Data excerpts section start

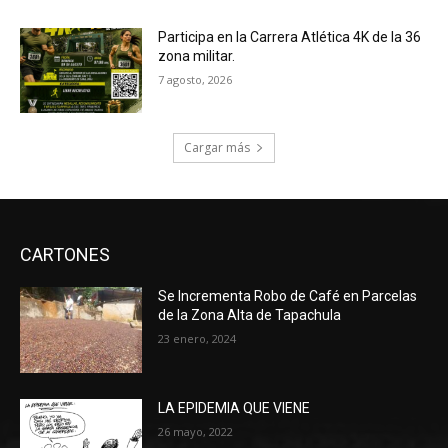
Participa en la Carrera Atlética 4K de la 36
zona militar.
7 agosto, 2026
Cargar más
CARTONES
Se Incrementa Robo de Café en Parcelas
de la Zona Alta de Tapachula
23 enero, 2024
LA EPIDEMIA QUE VIENE
26 mayo, 2022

Data excerpts section end

_Exercise prompt_
An exact copy of all the lines above is required, with the pictures removed.

_Written solution_
Participa en la Carrera Atlética 4K de la 36
zona militar.
7 agosto, 2026
Cargar más
CARTONES
Se Incrementa Robo de Café en Parcelas
de la Zona Alta de Tapachula
23 enero, 2024
LA EPIDEMIA QUE VIENE
26 mayo, 2022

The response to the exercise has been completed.